## Data to examine

★ ★ ★

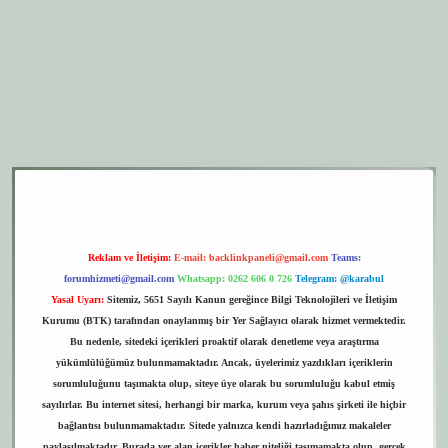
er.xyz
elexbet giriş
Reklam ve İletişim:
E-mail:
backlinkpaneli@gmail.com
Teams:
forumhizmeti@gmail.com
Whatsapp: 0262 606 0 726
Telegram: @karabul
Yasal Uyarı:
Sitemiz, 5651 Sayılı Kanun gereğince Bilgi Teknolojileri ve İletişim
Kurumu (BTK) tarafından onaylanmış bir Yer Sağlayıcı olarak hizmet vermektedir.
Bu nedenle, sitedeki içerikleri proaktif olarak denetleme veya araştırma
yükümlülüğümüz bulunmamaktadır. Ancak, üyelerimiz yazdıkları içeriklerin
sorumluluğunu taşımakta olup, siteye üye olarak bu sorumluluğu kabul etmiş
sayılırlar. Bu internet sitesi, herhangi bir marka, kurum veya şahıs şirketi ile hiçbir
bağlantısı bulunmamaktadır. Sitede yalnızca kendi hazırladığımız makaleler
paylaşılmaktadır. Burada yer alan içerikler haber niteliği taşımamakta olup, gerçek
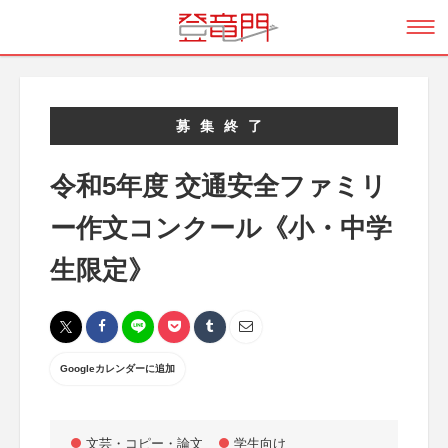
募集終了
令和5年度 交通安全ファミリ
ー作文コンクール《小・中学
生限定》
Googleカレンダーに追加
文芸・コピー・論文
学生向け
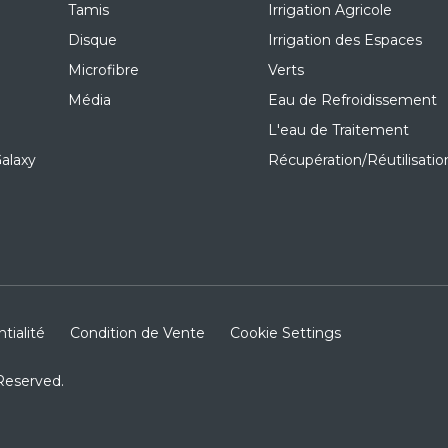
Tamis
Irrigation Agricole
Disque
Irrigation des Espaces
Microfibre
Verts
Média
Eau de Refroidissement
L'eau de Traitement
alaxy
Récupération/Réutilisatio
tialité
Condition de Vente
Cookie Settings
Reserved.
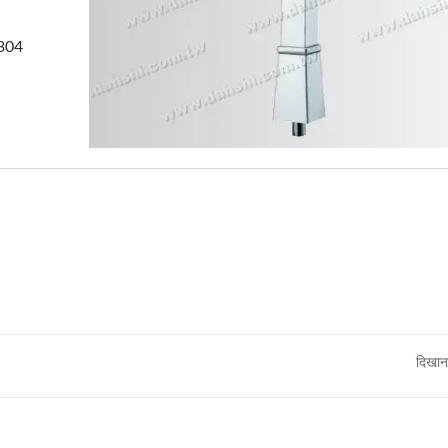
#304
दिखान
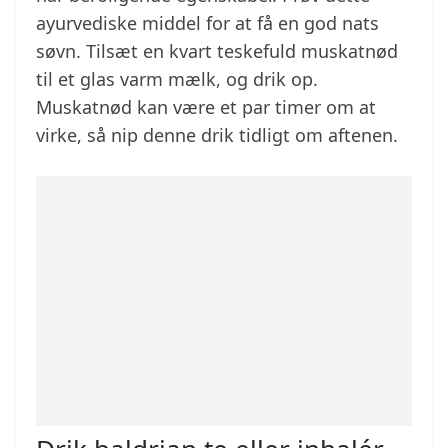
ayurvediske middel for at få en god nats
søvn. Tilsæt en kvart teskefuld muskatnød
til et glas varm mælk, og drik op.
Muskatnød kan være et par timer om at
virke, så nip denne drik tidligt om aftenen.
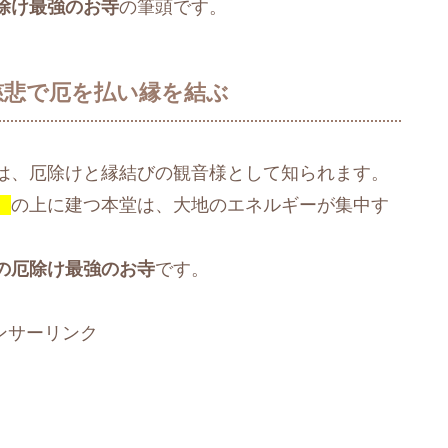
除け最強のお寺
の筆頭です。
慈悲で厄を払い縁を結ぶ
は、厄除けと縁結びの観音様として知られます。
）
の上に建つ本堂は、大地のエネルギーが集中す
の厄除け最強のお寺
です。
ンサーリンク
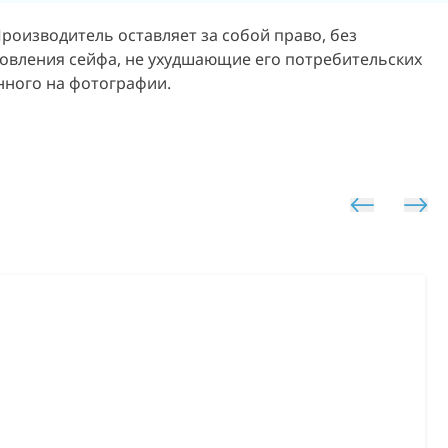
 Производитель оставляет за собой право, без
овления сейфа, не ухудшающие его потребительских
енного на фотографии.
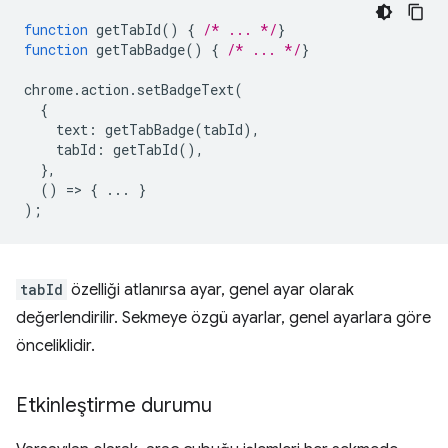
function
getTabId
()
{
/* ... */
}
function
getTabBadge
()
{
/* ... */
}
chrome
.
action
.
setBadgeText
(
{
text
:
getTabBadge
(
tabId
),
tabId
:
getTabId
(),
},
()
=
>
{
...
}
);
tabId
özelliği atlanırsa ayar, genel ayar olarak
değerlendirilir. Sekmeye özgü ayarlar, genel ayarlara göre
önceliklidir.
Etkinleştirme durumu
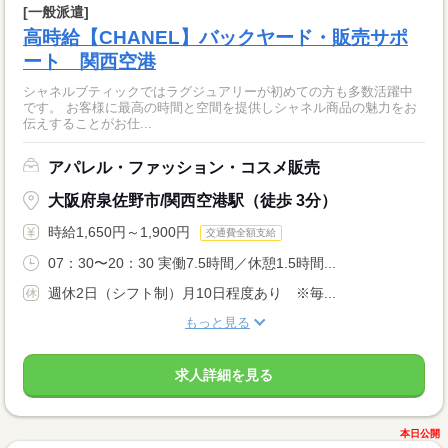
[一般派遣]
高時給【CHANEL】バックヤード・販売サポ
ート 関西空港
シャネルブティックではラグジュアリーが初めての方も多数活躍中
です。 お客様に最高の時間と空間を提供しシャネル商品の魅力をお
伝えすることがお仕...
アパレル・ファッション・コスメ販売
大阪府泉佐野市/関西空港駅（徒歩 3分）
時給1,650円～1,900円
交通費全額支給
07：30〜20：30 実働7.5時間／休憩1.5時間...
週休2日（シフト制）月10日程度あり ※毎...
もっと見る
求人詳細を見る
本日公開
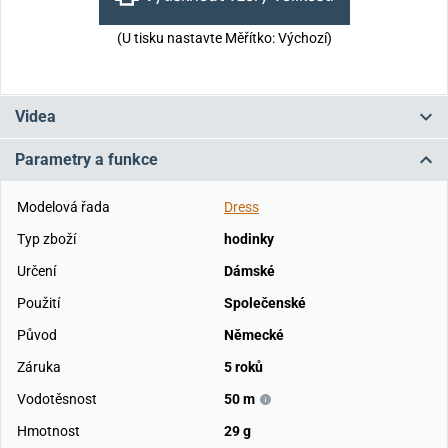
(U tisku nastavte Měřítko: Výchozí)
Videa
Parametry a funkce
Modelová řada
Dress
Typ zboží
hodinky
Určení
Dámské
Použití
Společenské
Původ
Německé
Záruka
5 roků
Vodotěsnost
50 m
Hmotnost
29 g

★ ★ ★

## Work instruction
Pictures do not belong in your copy; restate word for word the lines from the one containing "virke, så nip denne drik tidligt om aftenen." through the last line of the records above.

## Exercise output
virke, så nip denne drik tidligt om aftenen.
除け最強のお寺
の筆頭です。
慈悲で厄を払い縁を結ぶ
は、厄除けと縁結びの観音様として知られます。
）
の上に建つ本堂は、大地のエネルギーが集中す
の厄除け最強のお寺
です。
ンサーリンク
 Производитель оставляет за собой право, без
овления сейфа, не ухудшающие его потребительских
енного на фотографии.
function
getTabId
()
{
/* ... */
}
function
getTabBadge
()
{
/* ... */
}
chrome
.
action
.
setBadgeText
(
{
text
:
getTabBadge
(
tabId
),
tabId
:
getTabId
(),
},
()
=
>
{
...
}
);
tabId
özelliği atlanırsa ayar, genel ayar olarak
değerlendirilir. Sekmeye özgü ayarlar, genel ayarlara göre
önceliklidir.
Etkinleştirme durumu
[一般派遣]
高時給【CHANEL】バックヤード・販売サポ
ート 関西空港
シャネルブティックではラグジュアリーが初めての方も多数活躍中
です。 お客様に最高の時間と空間を提供しシャネル商品の魅力をお
伝えすることがお仕...
アパレル・ファッション・コスメ販売
大阪府泉佐野市/関西空港駅（徒歩 3分）
時給1,650円～1,900円
交通費全額支給
07：30〜20：30 実働7.5時間／休憩1.5時間...
週休2日（シフト制）月10日程度あり ※毎...
もっと見る
求人詳細を見る
本日公開
(U tisku nastavte Měřítko: Výchozí)
Videa
Parametry a funkce
Modelová řada
Dress
Typ zboží
hodinky
Určení
Dámské
Použití
Společenské
Původ
Německé
Záruka
5 roků
Vodotěsnost
50 m
Hmotnost
29 g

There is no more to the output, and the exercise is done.